Exercise instructions
Set down, exactly as they stand, the lines from the one containing "Terms of Service (105, 1199)" through the last line of the records below, leaving every picture out.

Records shown
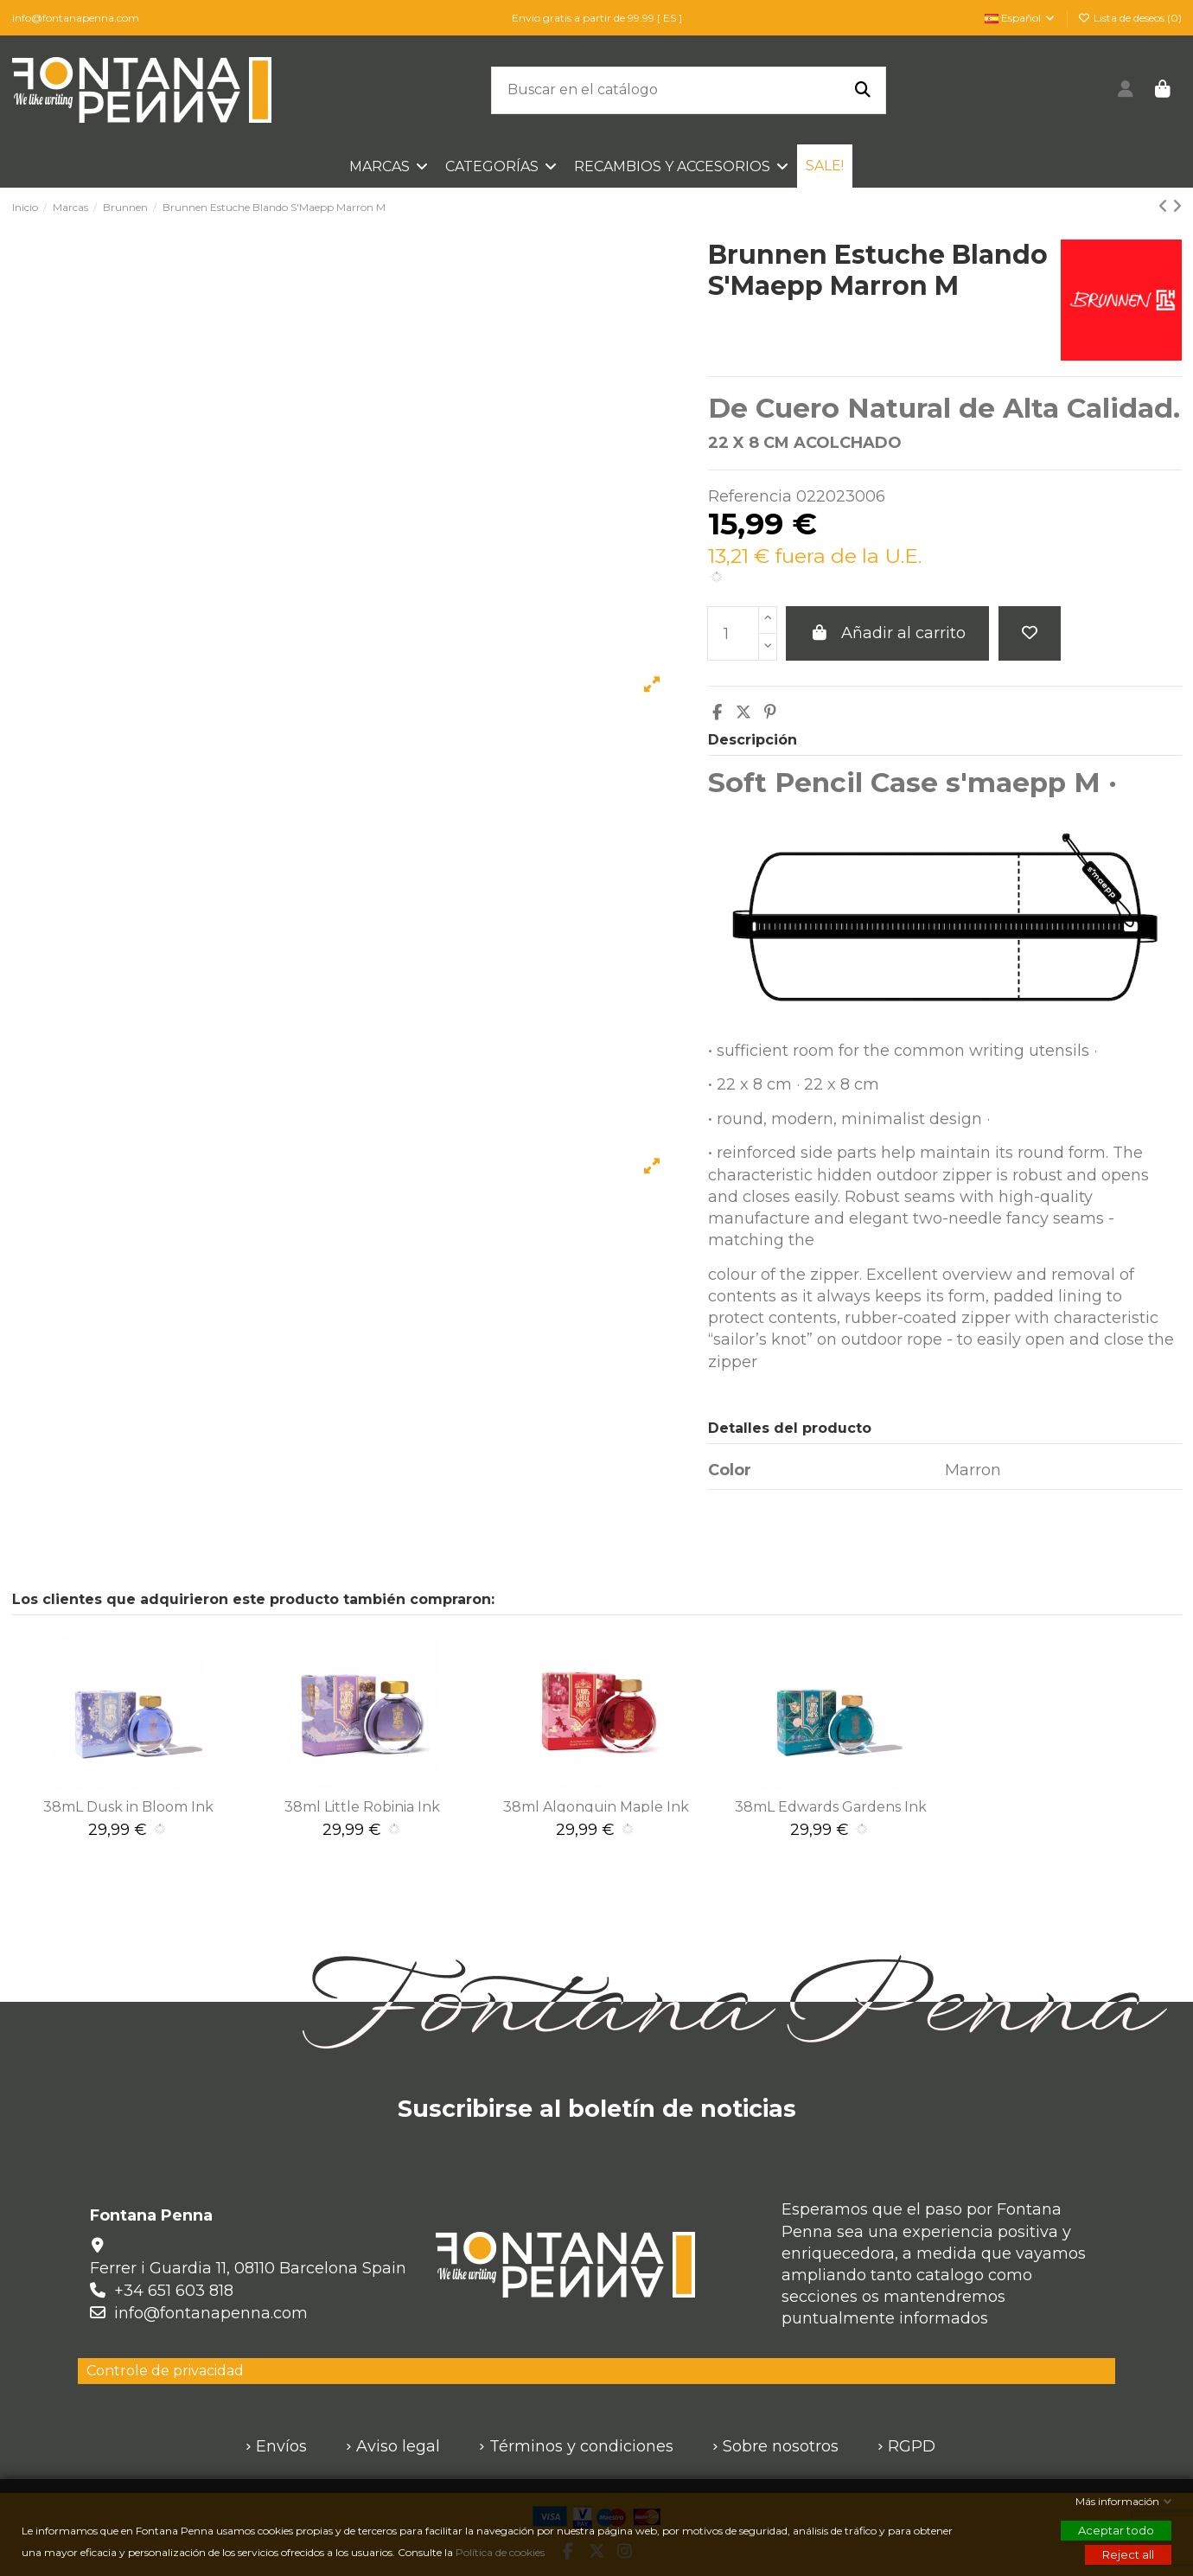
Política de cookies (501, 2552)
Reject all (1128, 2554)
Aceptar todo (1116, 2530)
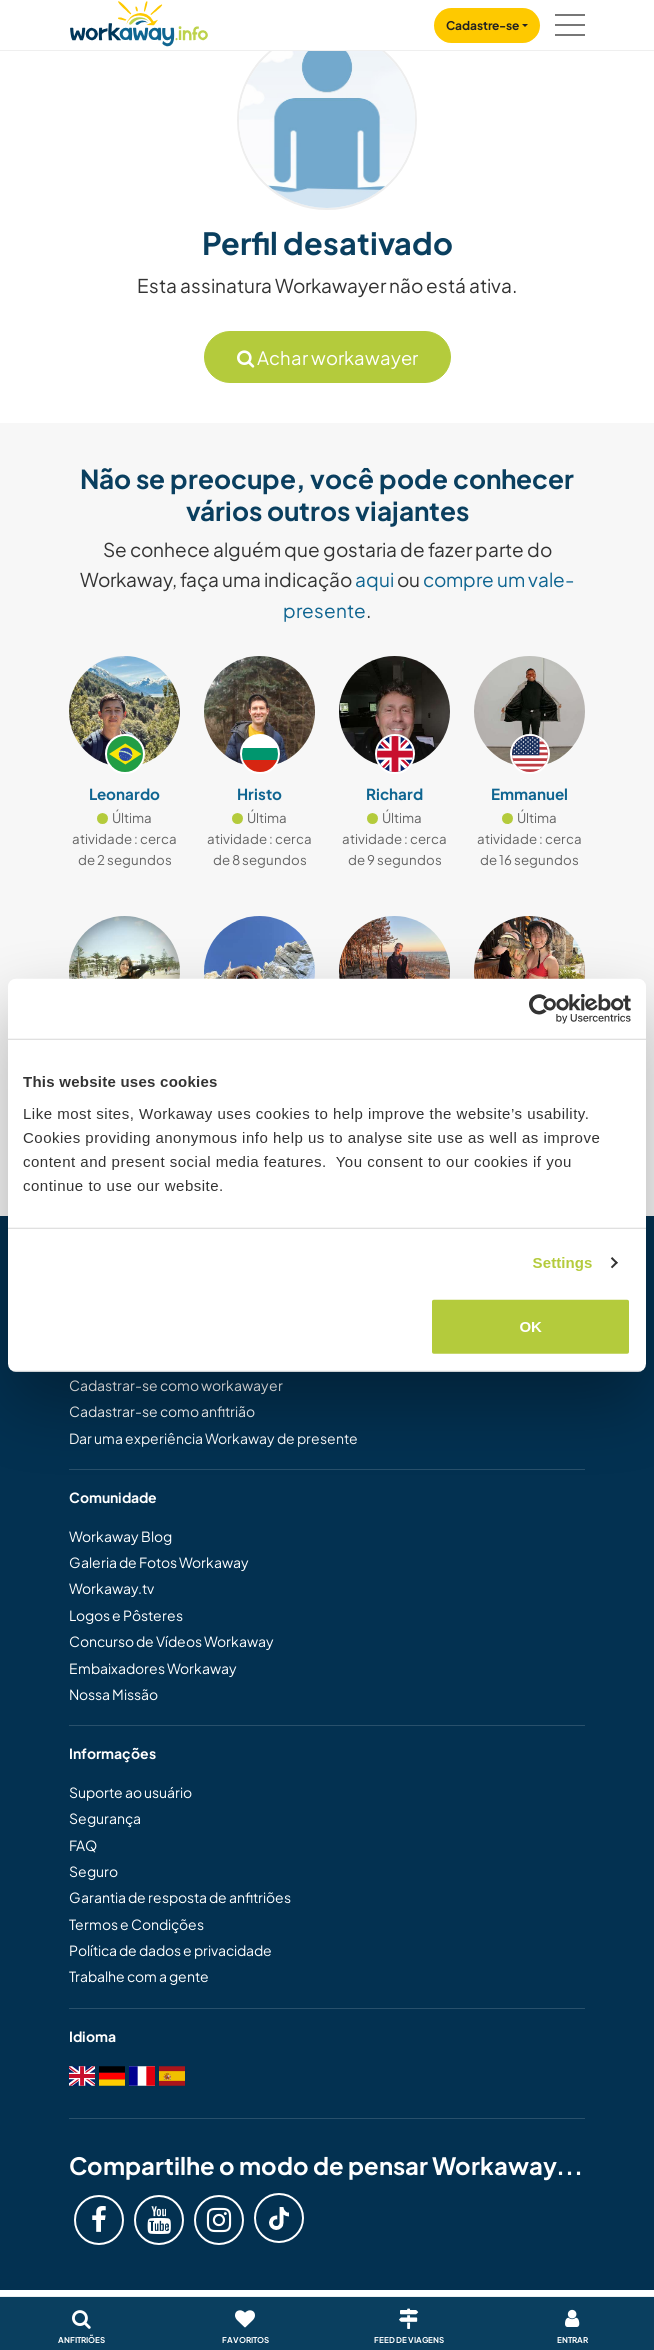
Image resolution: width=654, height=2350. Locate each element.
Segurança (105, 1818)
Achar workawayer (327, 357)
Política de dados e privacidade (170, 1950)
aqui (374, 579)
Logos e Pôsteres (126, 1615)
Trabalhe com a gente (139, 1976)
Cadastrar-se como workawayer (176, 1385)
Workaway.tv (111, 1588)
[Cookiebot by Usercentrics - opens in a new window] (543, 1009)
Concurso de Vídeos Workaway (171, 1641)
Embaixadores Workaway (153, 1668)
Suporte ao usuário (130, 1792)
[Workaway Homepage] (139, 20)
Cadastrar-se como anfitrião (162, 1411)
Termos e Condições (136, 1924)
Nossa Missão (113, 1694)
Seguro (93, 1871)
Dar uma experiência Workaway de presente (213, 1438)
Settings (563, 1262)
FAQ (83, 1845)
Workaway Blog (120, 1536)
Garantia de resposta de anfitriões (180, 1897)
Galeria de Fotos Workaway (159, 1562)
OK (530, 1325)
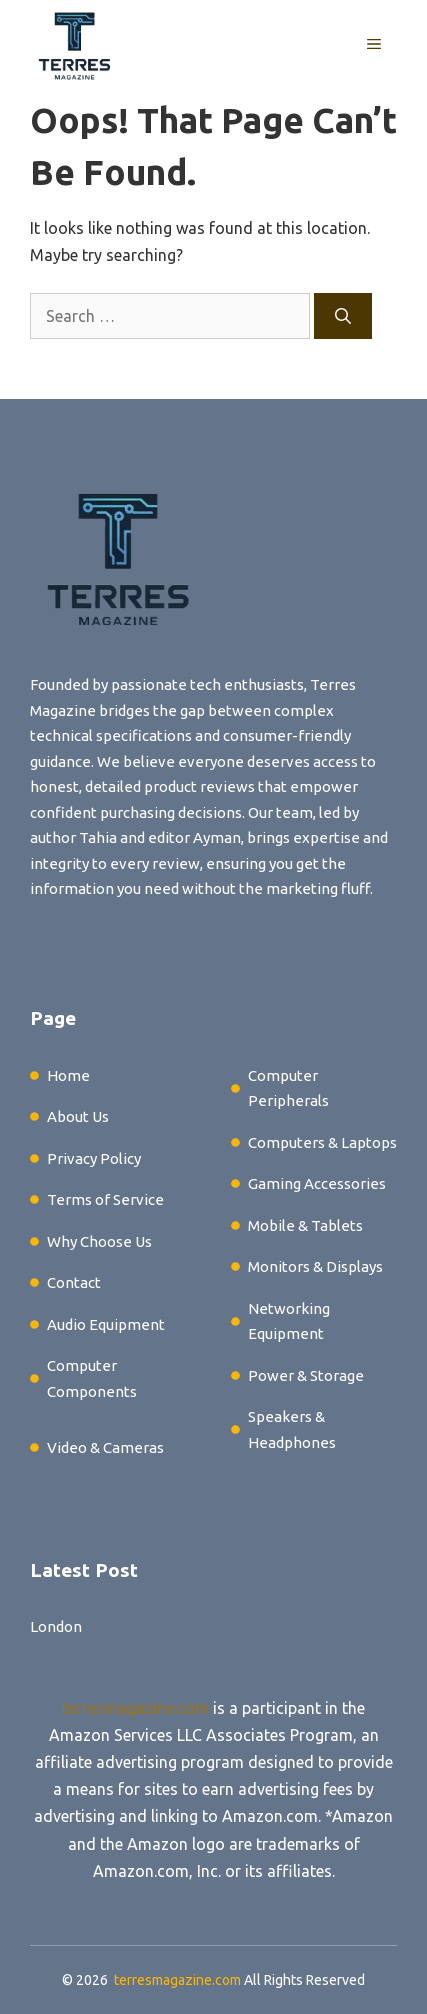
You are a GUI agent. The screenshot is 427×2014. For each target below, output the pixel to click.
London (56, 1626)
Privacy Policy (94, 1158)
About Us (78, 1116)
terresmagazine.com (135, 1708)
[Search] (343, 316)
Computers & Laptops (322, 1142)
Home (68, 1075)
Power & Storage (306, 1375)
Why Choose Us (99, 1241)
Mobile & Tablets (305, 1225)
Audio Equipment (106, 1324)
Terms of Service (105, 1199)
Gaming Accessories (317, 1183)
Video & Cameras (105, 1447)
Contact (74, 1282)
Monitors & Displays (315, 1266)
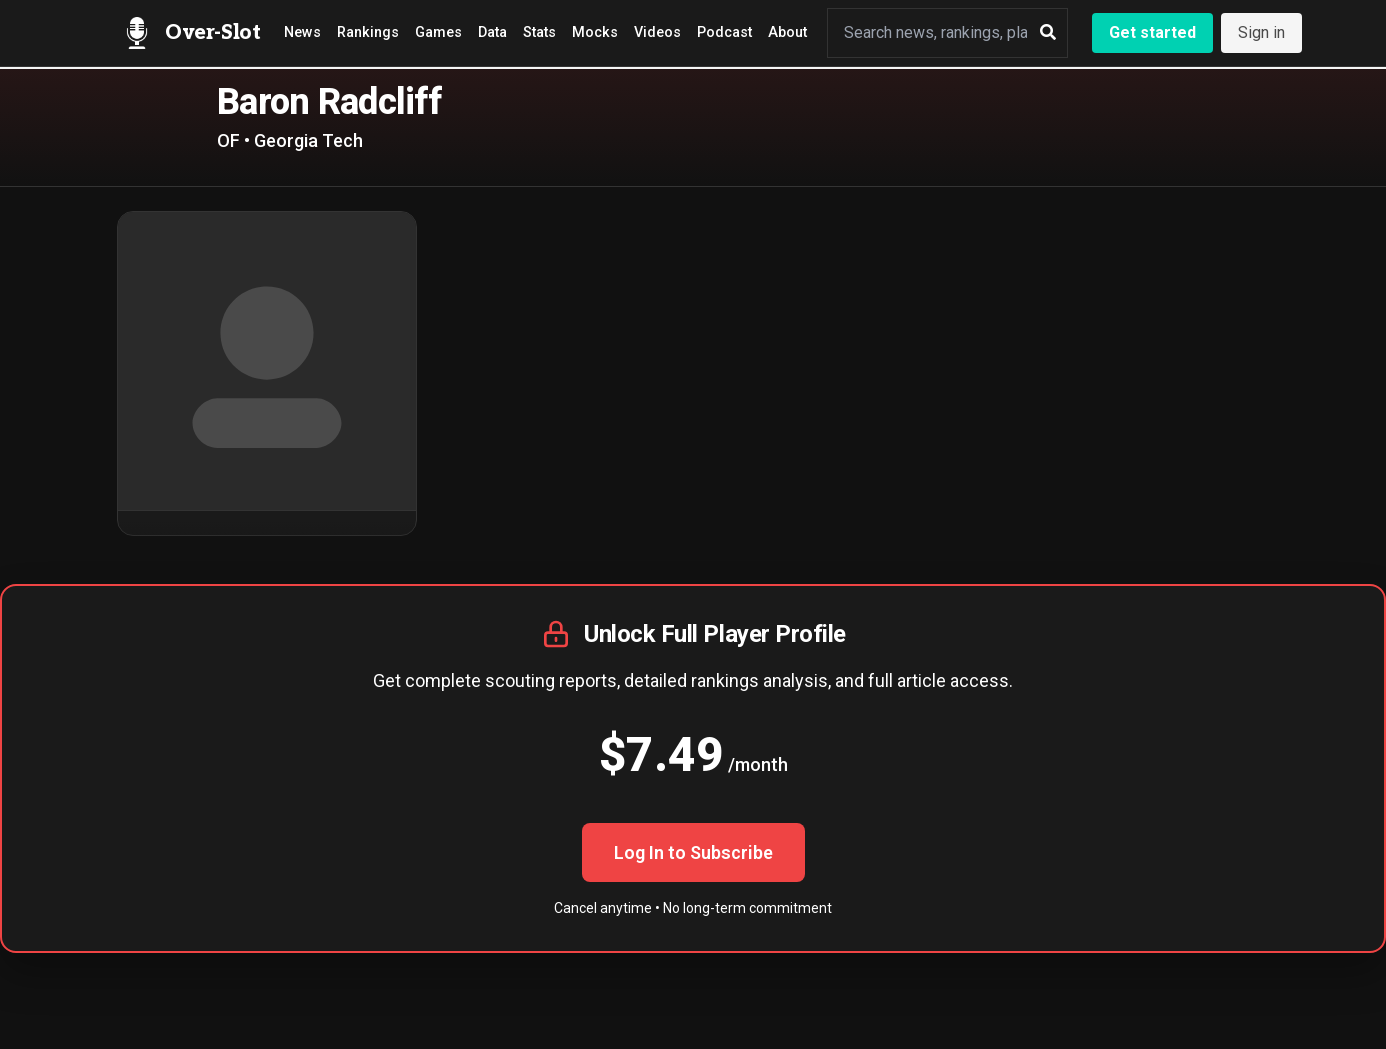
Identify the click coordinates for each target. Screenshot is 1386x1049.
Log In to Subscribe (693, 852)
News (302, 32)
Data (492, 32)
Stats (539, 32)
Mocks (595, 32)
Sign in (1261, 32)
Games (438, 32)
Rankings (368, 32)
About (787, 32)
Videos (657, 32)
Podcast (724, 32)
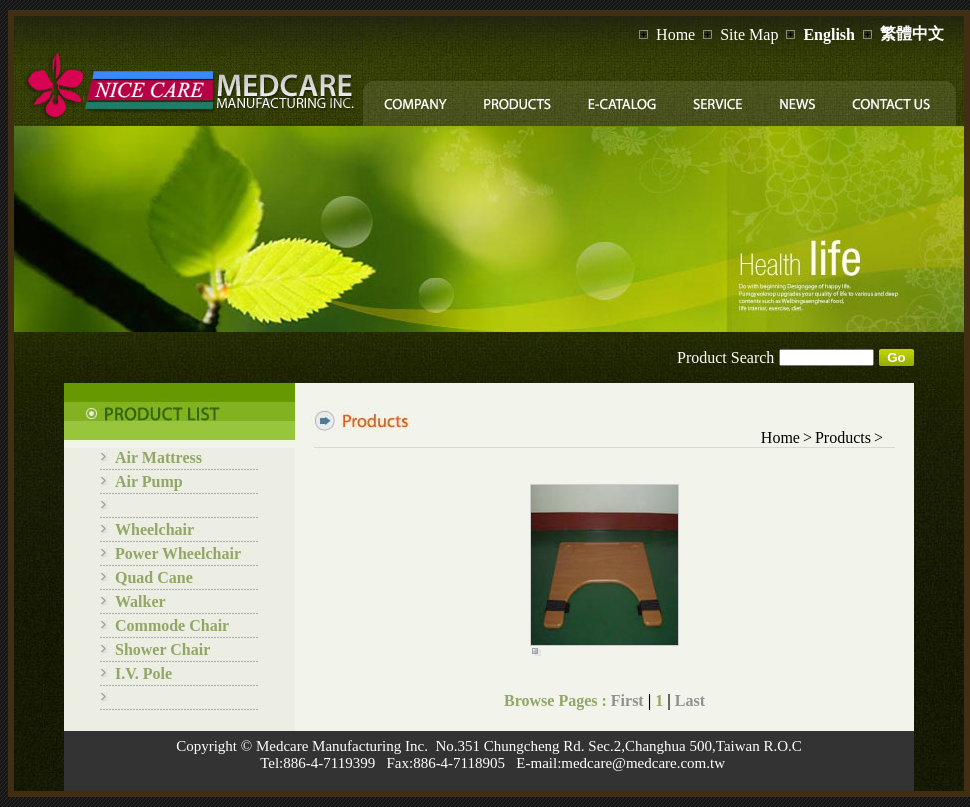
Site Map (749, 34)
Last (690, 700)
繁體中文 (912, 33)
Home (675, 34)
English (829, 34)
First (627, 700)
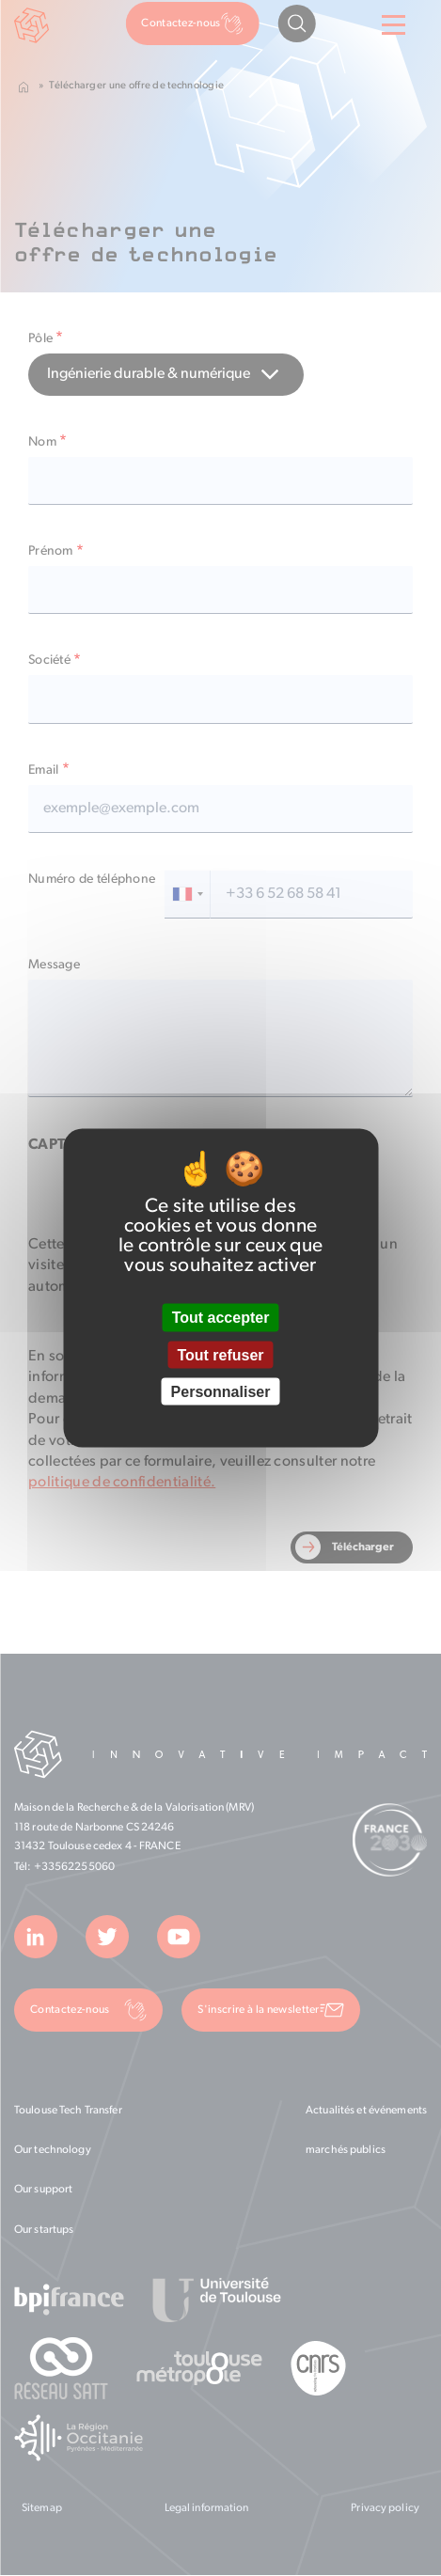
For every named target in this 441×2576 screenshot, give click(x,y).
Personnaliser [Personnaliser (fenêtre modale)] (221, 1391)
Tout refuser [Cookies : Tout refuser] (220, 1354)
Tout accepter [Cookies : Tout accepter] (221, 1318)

Task response
Terms of Service (105, 1199)
Gaming Accessories (317, 1183)
Video & Cameras (105, 1447)
Contact (74, 1282)
Monitors & Displays (315, 1266)
Identify the click coordinates for each target. Screenshot is 1386x1049.
Log In to Subscribe (693, 852)
News (302, 32)
Data (492, 32)
Stats (539, 32)
Mocks (595, 32)
Sign in (1261, 32)
Games (438, 32)
Rankings (368, 32)
About (787, 32)
Videos (657, 32)
Podcast (724, 32)
Site Map (749, 34)
Last (690, 700)
繁體中文 (912, 33)
Home (675, 34)
English (829, 34)
First (627, 700)
For every named target in this 441×2576 screenshot, give click(x,y).
Personnaliser [Personnaliser (fenêtre modale)] (221, 1391)
Tout refuser [Cookies : Tout refuser] (220, 1354)
Tout accepter [Cookies : Tout accepter] (221, 1318)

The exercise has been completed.